Work required:
Word for word, retype the records below.

[Dataset excerpts]
######
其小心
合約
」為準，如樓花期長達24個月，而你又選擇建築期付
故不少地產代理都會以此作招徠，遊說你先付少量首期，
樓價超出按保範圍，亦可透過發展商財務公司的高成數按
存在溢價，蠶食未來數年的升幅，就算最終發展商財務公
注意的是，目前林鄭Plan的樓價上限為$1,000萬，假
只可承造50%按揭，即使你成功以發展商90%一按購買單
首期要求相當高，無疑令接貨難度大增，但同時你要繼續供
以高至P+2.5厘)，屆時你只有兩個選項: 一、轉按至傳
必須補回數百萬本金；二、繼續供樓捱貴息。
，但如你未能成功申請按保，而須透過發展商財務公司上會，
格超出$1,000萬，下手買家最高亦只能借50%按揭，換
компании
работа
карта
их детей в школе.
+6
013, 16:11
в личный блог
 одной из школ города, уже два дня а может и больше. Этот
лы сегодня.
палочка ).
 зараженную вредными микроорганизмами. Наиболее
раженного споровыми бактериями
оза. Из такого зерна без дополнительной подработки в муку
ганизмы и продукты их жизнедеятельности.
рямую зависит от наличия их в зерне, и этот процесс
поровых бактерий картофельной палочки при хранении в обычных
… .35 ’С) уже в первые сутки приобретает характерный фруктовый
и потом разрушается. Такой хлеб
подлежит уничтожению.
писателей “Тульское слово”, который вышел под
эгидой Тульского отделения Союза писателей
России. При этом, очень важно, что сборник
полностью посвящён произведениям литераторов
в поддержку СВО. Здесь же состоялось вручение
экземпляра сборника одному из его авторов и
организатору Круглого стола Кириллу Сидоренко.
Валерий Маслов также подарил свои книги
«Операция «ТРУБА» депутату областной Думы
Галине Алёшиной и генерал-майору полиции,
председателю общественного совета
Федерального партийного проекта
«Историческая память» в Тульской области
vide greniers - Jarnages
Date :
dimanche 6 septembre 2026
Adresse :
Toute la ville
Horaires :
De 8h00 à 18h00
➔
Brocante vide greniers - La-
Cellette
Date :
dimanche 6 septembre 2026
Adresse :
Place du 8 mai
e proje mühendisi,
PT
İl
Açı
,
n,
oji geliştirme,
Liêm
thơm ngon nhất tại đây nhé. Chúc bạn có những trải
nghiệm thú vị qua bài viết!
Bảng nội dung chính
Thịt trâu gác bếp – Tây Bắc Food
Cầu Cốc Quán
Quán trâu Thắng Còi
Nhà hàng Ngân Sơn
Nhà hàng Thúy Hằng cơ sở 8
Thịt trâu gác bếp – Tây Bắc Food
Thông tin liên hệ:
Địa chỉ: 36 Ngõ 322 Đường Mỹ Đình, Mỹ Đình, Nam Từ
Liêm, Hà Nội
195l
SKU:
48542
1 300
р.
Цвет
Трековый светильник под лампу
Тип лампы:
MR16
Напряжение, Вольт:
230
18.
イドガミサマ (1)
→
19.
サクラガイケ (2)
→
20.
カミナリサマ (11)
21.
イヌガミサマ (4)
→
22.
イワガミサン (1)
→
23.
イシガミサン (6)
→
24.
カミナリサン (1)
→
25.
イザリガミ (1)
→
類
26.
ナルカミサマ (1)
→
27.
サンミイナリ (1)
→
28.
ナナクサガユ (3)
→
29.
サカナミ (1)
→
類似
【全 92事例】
######
The answer:
其小心
合約
」為準，如樓花期長達24個月，而你又選擇建築期付
故不少地產代理都會以此作招徠，遊說你先付少量首期，
樓價超出按保範圍，亦可透過發展商財務公司的高成數按
存在溢價，蠶食未來數年的升幅，就算最終發展商財務公
注意的是，目前林鄭Plan的樓價上限為$1,000萬，假
只可承造50%按揭，即使你成功以發展商90%一按購買單
首期要求相當高，無疑令接貨難度大增，但同時你要繼續供
以高至P+2.5厘)，屆時你只有兩個選項: 一、轉按至傳
必須補回數百萬本金；二、繼續供樓捱貴息。
，但如你未能成功申請按保，而須透過發展商財務公司上會，
格超出$1,000萬，下手買家最高亦只能借50%按揭，換
компании
работа
карта
их детей в школе.
+6
013, 16:11
в личный блог
 одной из школ города, уже два дня а может и больше. Этот
лы сегодня.
палочка ).
 зараженную вредными микроорганизмами. Наиболее
раженного споровыми бактериями
оза. Из такого зерна без дополнительной подработки в муку
ганизмы и продукты их жизнедеятельности.
рямую зависит от наличия их в зерне, и этот процесс
поровых бактерий картофельной палочки при хранении в обычных
… .35 ’С) уже в первые сутки приобретает характерный фруктовый
и потом разрушается. Такой хлеб
подлежит уничтожению.
писателей “Тульское слово”, который вышел под
эгидой Тульского отделения Союза писателей
России. При этом, очень важно, что сборник
полностью посвящён произведениям литераторов
в поддержку СВО. Здесь же состоялось вручение
экземпляра сборника одному из его авторов и
организатору Круглого стола Кириллу Сидоренко.
Валерий Маслов также подарил свои книги
«Операция «ТРУБА» депутату областной Думы
Галине Алёшиной и генерал-майору полиции,
председателю общественного совета
Федерального партийного проекта
«Историческая память» в Тульской области
vide greniers - Jarnages
Date :
dimanche 6 septembre 2026
Adresse :
Toute la ville
Horaires :
De 8h00 à 18h00
➔
Brocante vide greniers - La-
Cellette
Date :
dimanche 6 septembre 2026
Adresse :
Place du 8 mai
e proje mühendisi,
PT
İl
Açı
,
n,
oji geliştirme,
Liêm
thơm ngon nhất tại đây nhé. Chúc bạn có những trải
nghiệm thú vị qua bài viết!
Bảng nội dung chính
Thịt trâu gác bếp – Tây Bắc Food
Cầu Cốc Quán
Quán trâu Thắng Còi
Nhà hàng Ngân Sơn
Nhà hàng Thúy Hằng cơ sở 8
Thịt trâu gác bếp – Tây Bắc Food
Thông tin liên hệ:
Địa chỉ: 36 Ngõ 322 Đường Mỹ Đình, Mỹ Đình, Nam Từ
Liêm, Hà Nội
195l
SKU:
48542
1 300
р.
Цвет
Трековый светильник под лампу
Тип лампы:
MR16
Напряжение, Вольт:
230
18.
イドガミサマ (1)
→
19.
サクラガイケ (2)
→
20.
カミナリサマ (11)
21.
イヌガミサマ (4)
→
22.
イワガミサン (1)
→
23.
イシガミサン (6)
→
24.
カミナリサン (1)
→
25.
イザリガミ (1)
→
類
26.
ナルカミサマ (1)
→
27.
サンミイナリ (1)
→
28.
ナナクサガユ (3)
→
29.
サカナミ (1)
→
類似
【全 92事例】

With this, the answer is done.